---------- The data

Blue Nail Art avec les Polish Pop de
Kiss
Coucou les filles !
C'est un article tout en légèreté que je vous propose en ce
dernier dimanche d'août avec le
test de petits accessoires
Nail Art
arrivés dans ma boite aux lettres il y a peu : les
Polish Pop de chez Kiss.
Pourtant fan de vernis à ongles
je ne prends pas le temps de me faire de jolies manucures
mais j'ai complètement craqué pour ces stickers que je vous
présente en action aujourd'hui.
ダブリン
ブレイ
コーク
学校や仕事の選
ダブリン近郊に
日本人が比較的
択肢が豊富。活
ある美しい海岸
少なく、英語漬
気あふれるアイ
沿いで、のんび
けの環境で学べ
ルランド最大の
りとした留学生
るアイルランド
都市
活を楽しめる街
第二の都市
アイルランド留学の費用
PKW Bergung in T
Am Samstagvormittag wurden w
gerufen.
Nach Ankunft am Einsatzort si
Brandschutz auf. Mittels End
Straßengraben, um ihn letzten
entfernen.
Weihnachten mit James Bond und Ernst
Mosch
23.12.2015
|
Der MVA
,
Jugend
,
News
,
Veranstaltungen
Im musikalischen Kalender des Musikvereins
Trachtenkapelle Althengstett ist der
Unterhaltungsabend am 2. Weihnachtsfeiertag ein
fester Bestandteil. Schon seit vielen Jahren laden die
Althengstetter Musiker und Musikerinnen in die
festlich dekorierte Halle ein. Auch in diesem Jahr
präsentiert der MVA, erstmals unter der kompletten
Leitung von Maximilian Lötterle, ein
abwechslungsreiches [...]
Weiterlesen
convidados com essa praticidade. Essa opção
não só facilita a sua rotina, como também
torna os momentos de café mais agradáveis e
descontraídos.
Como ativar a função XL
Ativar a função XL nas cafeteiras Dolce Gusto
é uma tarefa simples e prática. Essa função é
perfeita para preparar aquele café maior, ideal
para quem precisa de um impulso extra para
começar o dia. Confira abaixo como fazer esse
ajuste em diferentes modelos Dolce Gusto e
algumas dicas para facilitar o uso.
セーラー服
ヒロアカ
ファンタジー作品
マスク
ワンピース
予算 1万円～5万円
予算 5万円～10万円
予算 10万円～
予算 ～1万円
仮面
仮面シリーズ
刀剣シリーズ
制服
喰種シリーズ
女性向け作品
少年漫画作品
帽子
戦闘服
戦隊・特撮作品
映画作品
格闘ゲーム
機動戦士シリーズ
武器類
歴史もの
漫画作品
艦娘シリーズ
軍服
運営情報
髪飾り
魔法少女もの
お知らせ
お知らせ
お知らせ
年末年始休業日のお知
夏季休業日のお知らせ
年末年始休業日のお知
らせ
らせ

--------------------

### How to complete this task
The lines above should be printed again, exactly as they are.

### Solution
Blue Nail Art avec les Polish Pop de
Kiss
Coucou les filles !
C'est un article tout en légèreté que je vous propose en ce
dernier dimanche d'août avec le
test de petits accessoires
Nail Art
arrivés dans ma boite aux lettres il y a peu : les
Polish Pop de chez Kiss.
Pourtant fan de vernis à ongles
je ne prends pas le temps de me faire de jolies manucures
mais j'ai complètement craqué pour ces stickers que je vous
présente en action aujourd'hui.
ダブリン
ブレイ
コーク
学校や仕事の選
ダブリン近郊に
日本人が比較的
択肢が豊富。活
ある美しい海岸
少なく、英語漬
気あふれるアイ
沿いで、のんび
けの環境で学べ
ルランド最大の
りとした留学生
るアイルランド
都市
活を楽しめる街
第二の都市
アイルランド留学の費用
PKW Bergung in T
Am Samstagvormittag wurden w
gerufen.
Nach Ankunft am Einsatzort si
Brandschutz auf. Mittels End
Straßengraben, um ihn letzten
entfernen.
Weihnachten mit James Bond und Ernst
Mosch
23.12.2015
|
Der MVA
,
Jugend
,
News
,
Veranstaltungen
Im musikalischen Kalender des Musikvereins
Trachtenkapelle Althengstett ist der
Unterhaltungsabend am 2. Weihnachtsfeiertag ein
fester Bestandteil. Schon seit vielen Jahren laden die
Althengstetter Musiker und Musikerinnen in die
festlich dekorierte Halle ein. Auch in diesem Jahr
präsentiert der MVA, erstmals unter der kompletten
Leitung von Maximilian Lötterle, ein
abwechslungsreiches [...]
Weiterlesen
convidados com essa praticidade. Essa opção
não só facilita a sua rotina, como também
torna os momentos de café mais agradáveis e
descontraídos.
Como ativar a função XL
Ativar a função XL nas cafeteiras Dolce Gusto
é uma tarefa simples e prática. Essa função é
perfeita para preparar aquele café maior, ideal
para quem precisa de um impulso extra para
começar o dia. Confira abaixo como fazer esse
ajuste em diferentes modelos Dolce Gusto e
algumas dicas para facilitar o uso.
セーラー服
ヒロアカ
ファンタジー作品
マスク
ワンピース
予算 1万円～5万円
予算 5万円～10万円
予算 10万円～
予算 ～1万円
仮面
仮面シリーズ
刀剣シリーズ
制服
喰種シリーズ
女性向け作品
少年漫画作品
帽子
戦闘服
戦隊・特撮作品
映画作品
格闘ゲーム
機動戦士シリーズ
武器類
歴史もの
漫画作品
艦娘シリーズ
軍服
運営情報
髪飾り
魔法少女もの
お知らせ
お知らせ
お知らせ
年末年始休業日のお知
夏季休業日のお知らせ
年末年始休業日のお知
らせ
らせ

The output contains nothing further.